#### Data for processing

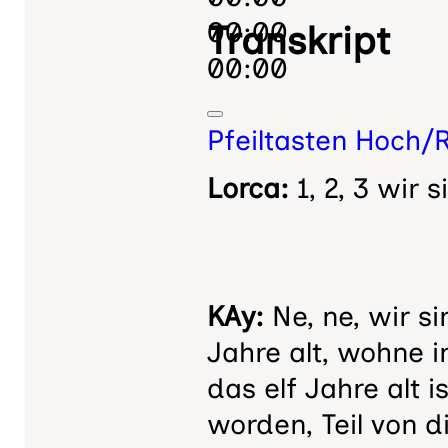
00:00
Transkript
00:00
Pfeiltasten Hoch/
Lorca:
1, 2, 3 wir s
KAy:
Ne, ne, wir si
Jahre alt, wohne i
das elf Jahre alt i
worden, Teil von 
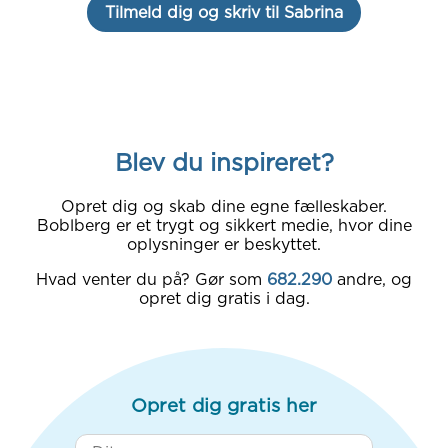
Tilmeld dig og skriv til Sabrina
Blev du inspireret?
Opret dig og skab dine egne fælleskaber.
Boblberg er et trygt og sikkert medie, hvor dine
oplysninger er beskyttet.
Hvad venter du på? Gør som
682.290
andre, og
opret dig gratis i dag.
Opret dig gratis her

#### About this exercise
Among the records, find each line where the word "gratis" occurs, and copy it.

#### Response
opret dig gratis i dag.
Opret dig gratis her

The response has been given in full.